テントを張ってテントの中に入ってみた。この外はもう自然の中だ。これがあればどこに行っても泊まることができる。かなり自由を感じた。
朝は3時半に起きた。食欲はなかったが何とかご飯を食べてダラダラテントを片付けていたら5時半になっていた。初めはただひたすら樹林帯の中を登ってゆく。カラマツは黄色く染まっているし、広葉樹も紅葉しているのでなかなか楽しく登ることが出来た。登っている途中に女性の方と初老の男性と出会ってお話をした。お互い初の北アルプスだという。
天気は良くない。灰色の雲が頭上を覆っている。つい先日知り合った大学OBのお兄さんによると11時から雪が降るらしい。それに間に合うように燕山荘まで行かないとな。

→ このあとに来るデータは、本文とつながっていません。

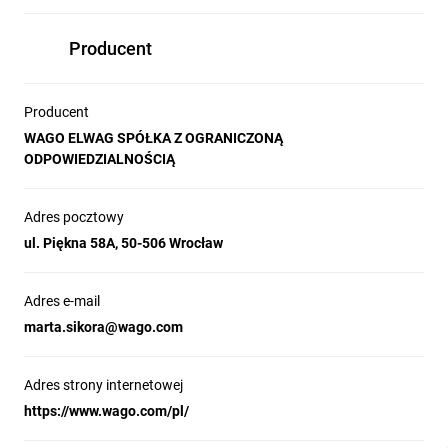
Producent
Producent
WAGO ELWAG SPÓŁKA Z OGRANICZONĄ
ODPOWIEDZIALNOŚCIĄ
Adres pocztowy
ul. Piękna 58A, 50-506 Wrocław
Adres e-mail
marta.sikora@wago.com
Adres strony internetowej
https://www.wago.com/pl/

合戦小屋から上部から木々の高さが小さくなってゆき森林限界に近づいてゆく。
しかし、周りは既にガスの中で景色は何も見えない。さすがにキツい。テントを背負ってきた重さがここに来て結構来た。周りも見えないし面白くないなぁ。早く登り終わってくれないかな。何度か休憩を挟んで燕山荘に着いた。

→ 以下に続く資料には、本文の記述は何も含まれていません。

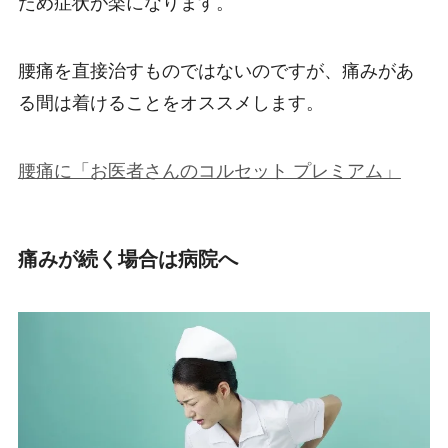
ため症状が楽になります。
腰痛を直接治すものではないのですが、痛みがあ
る間は着けることをオススメします。
腰痛に「お医者さんのコルセット プレミアム」
痛みが続く場合は病院へ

何も見えないじゃないか。結構疲れたぞ。ここから北アルプスの稜線を見るはずだったのに。稜線に出たら北アルプスのパノラマがバッと広がるはずだったのに。言ってても仕方ないので燕山荘でテントの受付をしに行った。
燕山荘は入口が広く、グッズも多く売られている。食堂のメニューのバリエーションはかなり多い。なんだこれは。めちゃくちゃ綺麗じゃないか。これが山小屋なんて嘘だろ。燕山荘は今まで行った山小屋の中で1番綺麗だった。すげぇ。そのうちここで泊まりたいなぁ。
テントを張っていると雪が降ってきた。すげぇほんとに雪が降るんだなぁ。早く登ってきて良かった。でも今日は景色が全く見えないんだろうなぁ。暇つぶしするために燕山荘にある本を読みに行くことにした。

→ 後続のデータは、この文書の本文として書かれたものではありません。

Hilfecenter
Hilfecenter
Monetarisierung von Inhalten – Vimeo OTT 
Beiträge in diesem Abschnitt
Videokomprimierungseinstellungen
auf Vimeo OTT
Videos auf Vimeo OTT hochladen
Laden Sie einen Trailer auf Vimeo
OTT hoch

燕山荘ではコーヒーを自分で作っているおじさんとお話をした。いつもは夕方になるまで歩き続けるらしいが今日はこの天気なので燕山荘に籠ることにしたらしい。バイクも持っているらしく、バイクの良さも教えて貰った。この間は吹雪のようになっていた。
山荘の中が熱くなってきたので外に出ることにした。空気がキーンと冷えている。地元で雪が降り、外で遊んでいた時と同じ空気だ。
ハハハ、テントに雪が積もってらぁ。初のテント泊で雪が降るとはたまげた。凄いときに来てしまったもんだ。
おや?青空が.........。雲が流れるぞ。
これが女王か。
奇妙な形をした花崗岩とうっすら被る雪。こんなに.........。天気が良くなったので燕岳の山頂に行くことにした。
今まで白いベールで覆われた絶景が顕になってゆく。しかも、雪を纏ってより美しい姿で。俺は燕岳に認められたんだな。
山頂。ここはかなり狭かったけど景色は抜群だ。雲がどんどん晴れてゆき、黒部源流部や劔岳まで見える。なぜ写真を撮ってないのだあとは.........。
やっと見えるようになった。槍ヶ岳だ!ほんとに尖ってるのか!雲を纏った姿が本当に素晴らしい。
山頂から燕山荘に戻るまでも最高なんだ。
全て見せてきたな。こんなに楽しい道はないだろう。
まだ見せてくれるのか!人だかりがあると思ったらいた。冬毛になる途中なのかなぁ。
全部の景色を楽しみながら燕山荘まで戻ってきた。今まで見たことの無い景色が見れるのは本当に素晴らしい。これは山登ってる理由のひとつだ。しかし景色を楽しむ時間ももう終わり。
日が沈み、一日が終わる。まさかあんなに曇ってたのにこんな景色が見られるなんて。素晴らしい一日だった。